In October 2005, while working at the Maine Photographic Workshops, I managed to take off for three weeks to participate in Assignment: Uganda, a workshop about photographing the relief efforts of non-governmental organizations in Africa. I took a bus from Portland, Maine to Boston, then flew through London to Entebbe, Uganda. At the airport in Entebbe, waiting for a ride into Kampala, the participating photographers found each other. We introduced ourselves. That's when I met Jenna Brereton. I think the conversation went something like this:
Jenna: "I live in the Philly area."
Me: "Oh, really? I went to Bryn Mawr."
Jenna: "Seriously? I went to Bryn Mawr too!"
Not a particularly remarkable conversation except for the fact that only about 325 undergraduate women graduate from
Bryn Mawr College each year. So running into another Mawrtyr at an airport in East Africa is not exactly something you expect to do (or maybe it is...)!
Jenna and I hit it off during our weeks in Uganda. We photographed for different organizations during the day and had other roommates at our hotel, but we both ventured south to the Rakai region to photograph in a village there. She was with me in Kampala on the evening I was mugged near the taxi park, and we traveled back to Entebbe together to spend our last night at a swanky hotel on the edge of Lake Victoria. She convinced me that my underwear made a fetching bikini and we laid out by a pool with wealthy European and African tourists, reading National Geographic and reflecting on the stark differences between the work we'd been doing in slums and rural villages and the setting of that last night.
Sometime during these adventures and discussions, we decided we should try to show our photographs together at Bryn Mawr.
This summer Jenna really took charge of making this idea a reality and though Bryn Mawr doesn't have an appropriate exhibition space for us this year,
Haverford College, a mile down Lancaster Avenue, does.
Bryn Mawr and Haverford have a Bi-College Consortium, meaning that students at either school can take classes and even declare a major at the other.
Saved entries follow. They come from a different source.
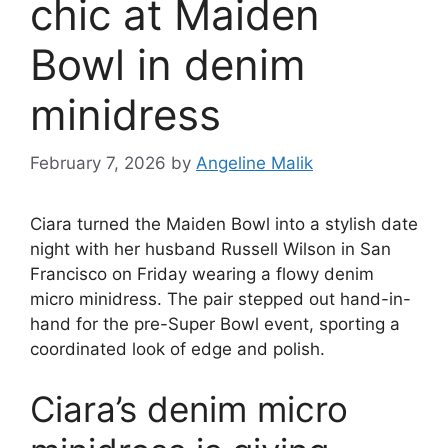
chic at Maiden
Bowl in denim
minidress
February 7, 2026
by
Angeline Malik
Ciara turned the Maiden Bowl into a stylish date
night with her husband Russell Wilson in San
Francisco on Friday wearing a flowy denim
micro minidress. The pair stepped out hand-in-
hand for the pre-Super Bowl event, sporting a
coordinated look of edge and polish.
Ciara’s denim micro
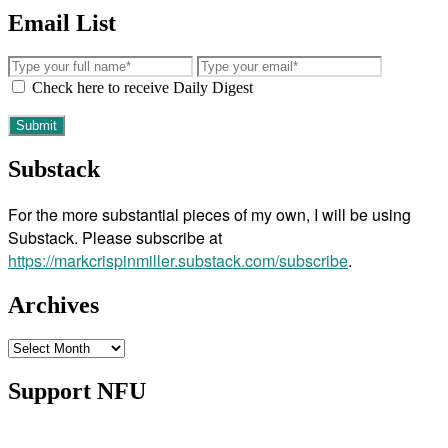
Email List
Check here to receive Daily Digest
Substack
For the more substantial pieces of my own, I will be using
Substack. Please subscribe at
https://markcrispinmiller.substack.com/subscribe
.
Archives
Archives
Support NFU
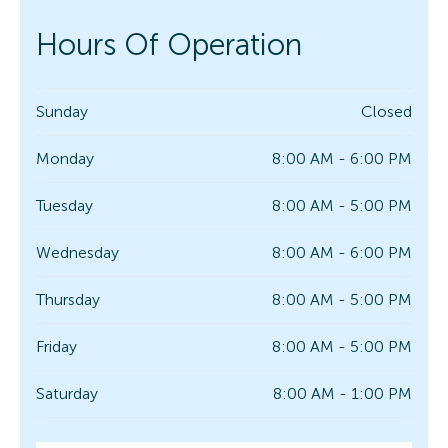
Hours Of Operation
Sunday
Closed
Monday
8:00 AM - 6:00 PM
Tuesday
8:00 AM - 5:00 PM
Wednesday
8:00 AM - 6:00 PM
Thursday
8:00 AM - 5:00 PM
Friday
8:00 AM - 5:00 PM
Saturday
8:00 AM - 1:00 PM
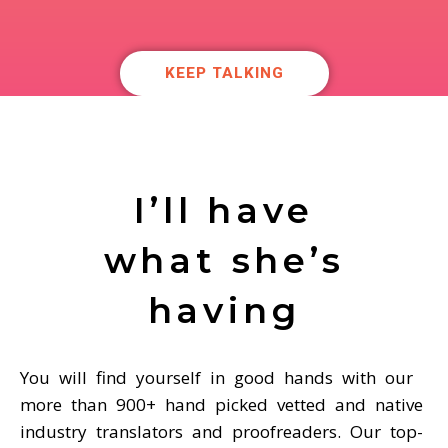
KEEP TALKING
I’ll have
what she’s
having
You will find yourself in good hands with our
more than 900+ hand picked vetted and native
industry translators and proofreaders. Our top-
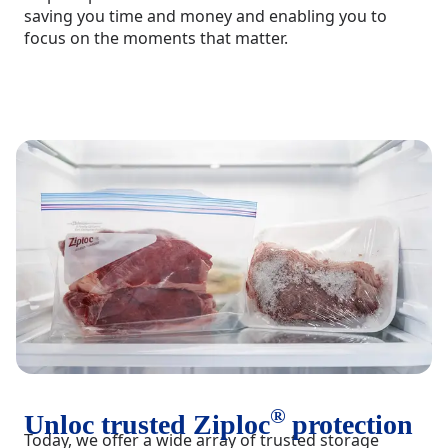
saving you time and money and enabling you to
focus on the moments that matter.
®
Unloc trusted Ziploc
protection
Today, we offer a wide array of trusted storage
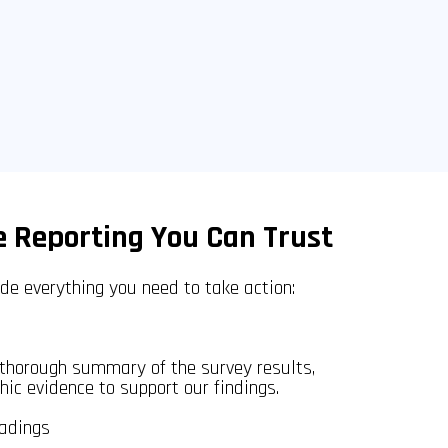
 Reporting You Can Trust
ide everything you need to take action:
 thorough summary of the survey results,
ic evidence to support our findings.
adings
For example, while at Bryn Mawr, I took "Art And Social Activism" and a beginner piano class at Haverford. The
Bi-Co Newspaper serves both communities and a Bi-Co baby is the offspring of a Bryn Mawr mother and Haverford father. For real. The Bi-Co Consortium is kind of a unique collegiate situation...
Our exhibit will be sponsored by the John B. Hurford Humanities Center in conjunction with the Center for Peace and Global Citizenship. It actually works out perfectly for us to be showing work from Uganda this fall at Haverford because they are hosting Glaydah Namukasa, a Ugandan midwife and an award-winning writer, in November. Our opening reception will coincide with Namukasa's reception.
So, with this exciting opportunity coming up, it was time to get crackin' in the darkroom. Last Sunday night I flew to Maine to spend four days final printing my photographs from Uganda. The trip was pretty much all business because I had a lot of work to accomplish on a tight schedule. Though I love to visit Maine, I took my work seriously: I didn't socialize outside of the Workshops; I didn't pop into my favorite bar for a beer, I didn't even drive along the coast with the roof down on my rented convertible*. My daily pleasure, aside from crossing prints off my list, was my afternoon coffee and a cookie from the Market Basket. My 17 images are now printed and toned and ready to be matted and framed. Phew.
Jenna and I will have our show, Positive: HIV/AIDS in Uganda, on display at Haverford College from Thursday, October 23-Sunday, November 23rd. We're really excited to share our work and to bring attention to issues (poverty, public safety, child welfare) that affect Uganda and much of Africa as a result of the HIV/AIDS epidemic. I'll post some scans of my prints when I have them made. More news on the show as it approaches...
* (For some reason, whenever I rent a car, the rental people always want to give me something flashy. I don't really care what I drive; I just want it to be subtle! Don't know why but it makes me really uncomfortable to stand out on the road. Last fall I got a red Chevy Cobalt and the bright cherry color alone made me uneasy! This week I got a Chrystler Sebring convertible. The woman at the Budget counter at the airport seemed really excited to give it to me so I smiled and pretended to think it was awesome. But as I drove away in my rented convertible with Pat Benetar's "We Belong" on the radio (seriously), I felt really cheesy.
One afternoon in Rockport, in a moment of sheer curiosity, I hit the "eject" button, the one that makes the roof open up and fold back. I wasn't thinking, though, and I pressed the button at a stop light. Just as the mechanism started humming and clicking and detaching, with the roof opening up to the sunshine, the light turned green. I drove slowly across the intersection with the roof frozen in mid-swing, sticking waaaay up in the air, half open and catching the wind. I felt so completely exposed in my idiocy. It was like those awful, long seconds, with your arms caught over your head, waiting for the shop girl to come into the fitting room and unzip the dress that is stuck on your shoulders. I pulled over as soon as I could and put the roof back down where it belonged. So much for being subtle).